In 2016, Saudi Arabia was ranked 141 out of 144 on the Global Gender Gap Index.

Women in Saudi Arabia are not permitted to drive, and women may not travel, conduct business, or make certain medical decisions without the consent of a male guardian.

Hillel Neuer, executive director of the human rights group UN Watch, condemned the decision of the UN.

Hillel Neuer of UN Watch (Michal Fattal/Flash 90)
Hillel Neuer of UN Watch (Michal Fattal/Flash 90)

“Saudi discrimination against women is gross and systematic in law and in practice,” said Neuer. “Why did the UN choose the world’s leading promoter of gender inequality to sit on its gender equality commission,” he said in a statement.

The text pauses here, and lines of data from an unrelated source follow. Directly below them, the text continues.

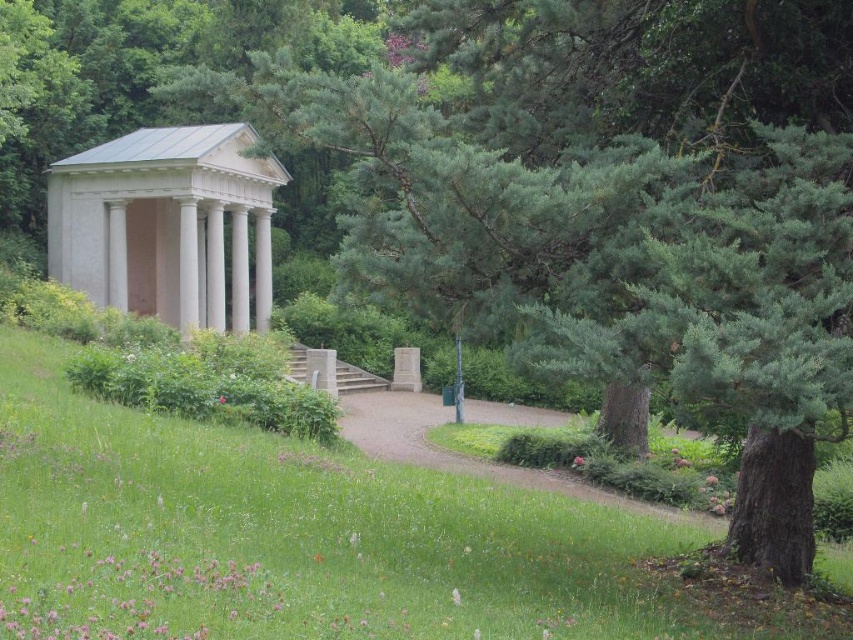 You are planning to organize a picnic in the park and have a large blanket that can cover the green grassy at lower left and the gravel path at center. Based on the scene description, will the blanket be sufficient to cover both areas?

The green grassy at lower left is larger in size than gravel path at center, so the blanket might not be sufficient to cover both areas if it is only sized for the larger green grassy at lower left. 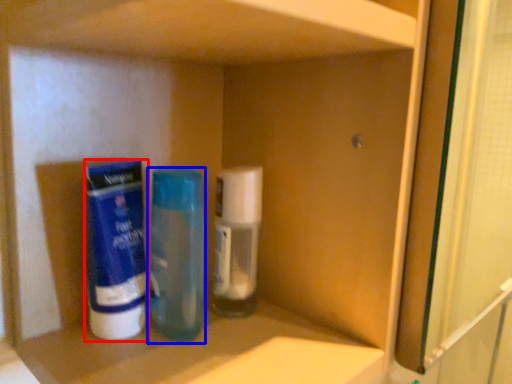 Question: Which of the following is the farthest to the observer, cleaning product (highlighted by a red box) or bottle (highlighted by a blue box)?

Choices:
 (A) cleaning product
 (B) bottle

Answer: (B) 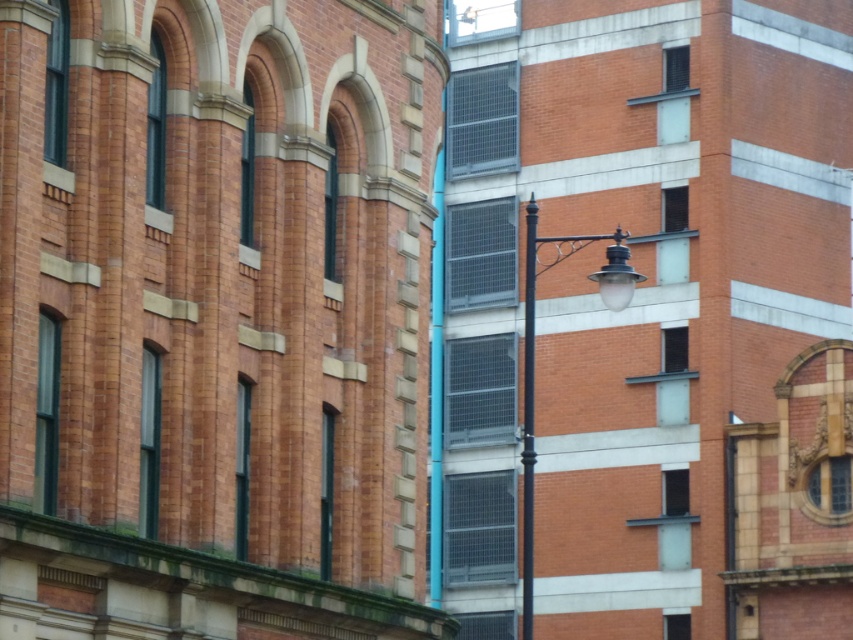 Question: Which of the following is the farthest from the observer?

Choices:
 (A) black wrought iron pole at center
 (B) black metal lamp post at center

Answer: (A)

Question: Which point is farther from the camera taking this photo?

Choices:
 (A) (532, 339)
 (B) (543, 237)

Answer: (B)

Question: Does black metal lamp post at center have a lesser width compared to black wrought iron pole at center?

Choices:
 (A) yes
 (B) no

Answer: (B)

Question: Is black metal lamp post at center smaller than black wrought iron pole at center?

Choices:
 (A) no
 (B) yes

Answer: (A)

Question: Which object is closer to the camera taking this photo?

Choices:
 (A) black wrought iron pole at center
 (B) black metal lamp post at center

Answer: (B)

Question: Does black metal lamp post at center have a greater width compared to black wrought iron pole at center?

Choices:
 (A) yes
 (B) no

Answer: (A) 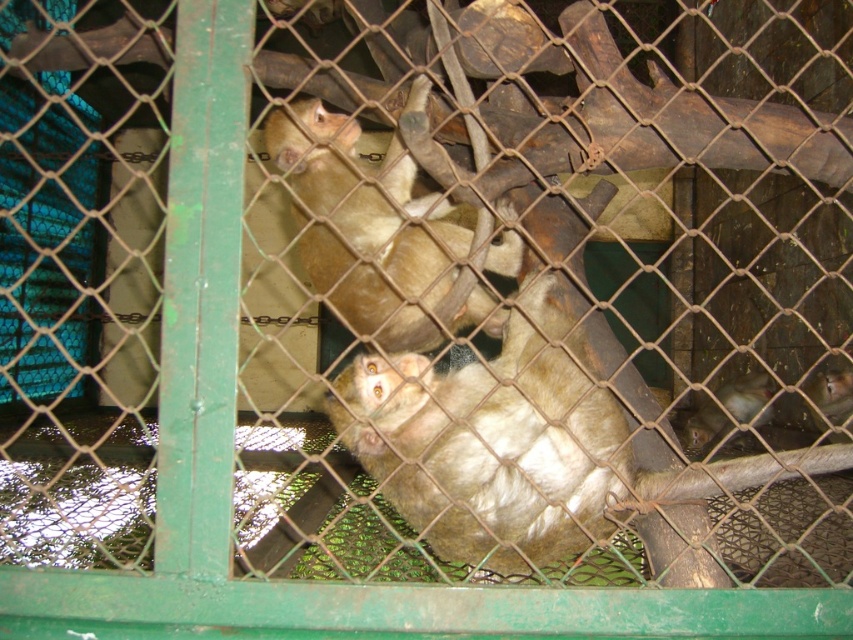 Question: Which point is farther to the camera?

Choices:
 (A) brown wood at upper center
 (B) fuzzy brown monkey at center

Answer: (B)

Question: Does brown wood at upper center appear over fuzzy brown monkey at center?

Choices:
 (A) no
 (B) yes

Answer: (B)

Question: Among these points, which one is nearest to the camera?

Choices:
 (A) (757, 161)
 (B) (329, 291)

Answer: (B)

Question: Which point is closer to the camera taking this photo?

Choices:
 (A) (688, 445)
 (B) (381, 234)

Answer: (B)

Question: Can you confirm if fuzzy brown monkey at center is positioned to the left of fuzzy brown monkey at lower right?

Choices:
 (A) yes
 (B) no

Answer: (A)

Question: Can you confirm if brown wood at upper center is thinner than fuzzy brown monkey at center?

Choices:
 (A) no
 (B) yes

Answer: (A) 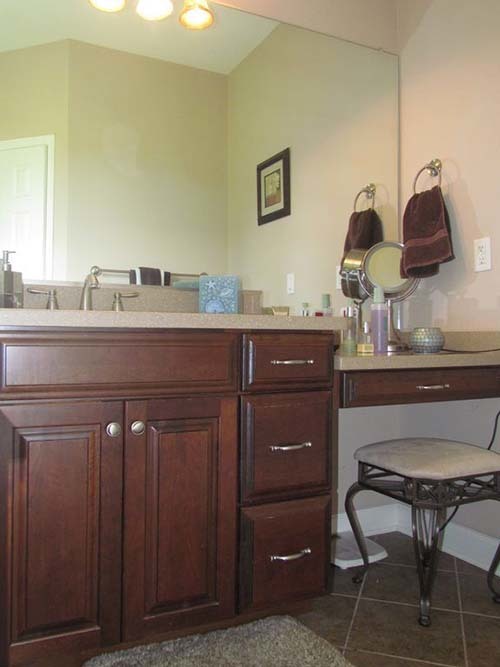 The height and width of the screenshot is (667, 500). What are the coordinates of `cabinet doors` in the screenshot? It's located at (64, 485), (181, 495). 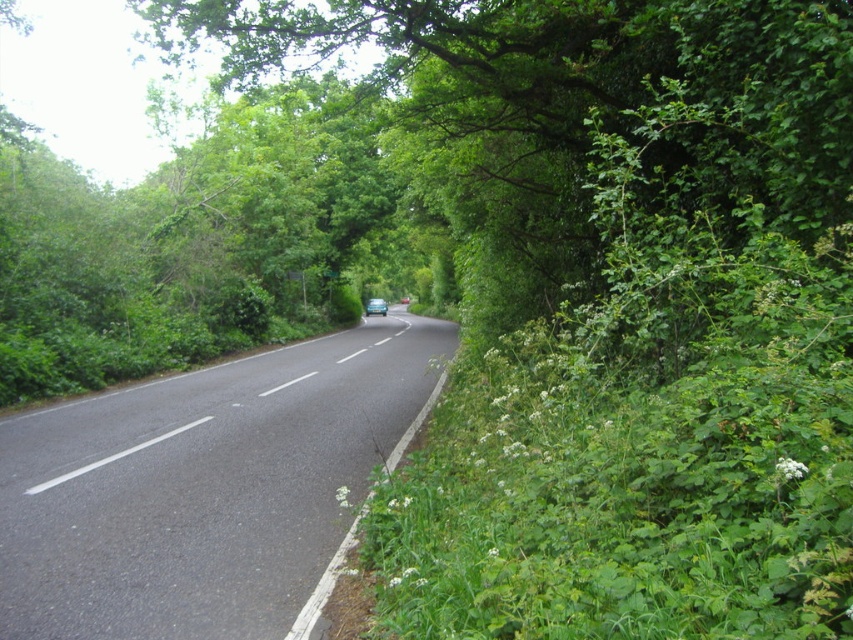 Does black asphalt road at center come in front of blue metallic car at center?

That is True.

Between point (338, 422) and point (386, 305), which one is positioned behind?

Positioned behind is point (386, 305).

Who is more forward, (85, 580) or (380, 301)?

Point (85, 580) is more forward.

In order to click on black asphalt road at center in this screenshot , I will do `click(202, 486)`. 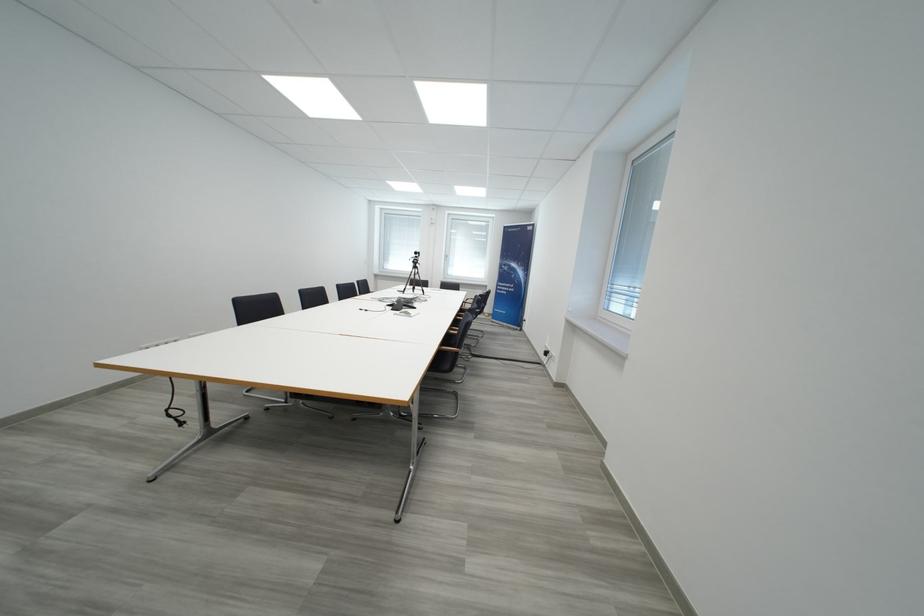 Locate an element on the screen. The image size is (924, 616). conference phone is located at coordinates (402, 305). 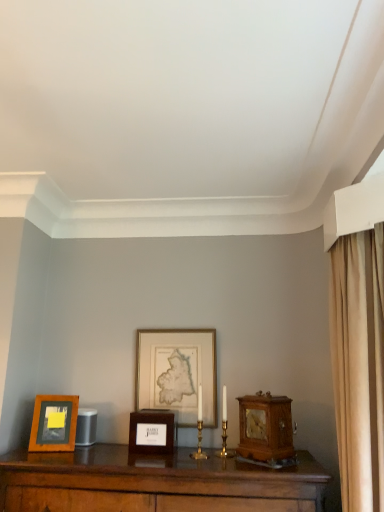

“Electing Saudi Arabia to protect women’s rights is like making an arsonist into the town fire chief,” he later tweeted.

In January, a UN Special Rapporteur on human rights, Philip Alston, criticized the kingdom for its treatment of women.

“The driving ban should be lifted, and women should no longer need authorization from male guardians to work or travel,” Alston said.

In a 2015 report, the US State Department found the kingdom showed severe discrimination against women.

As there were only 13 candidates for the 13 seats on the council, Saudi Arabia’s election was a foregone conclusion. However, the US insisted on a secret ballot to approve the candidates, rather than automatic unanimous acclimation.

Saudi Arabia received the fewest number of votes, only 47 out of the 54 members voting.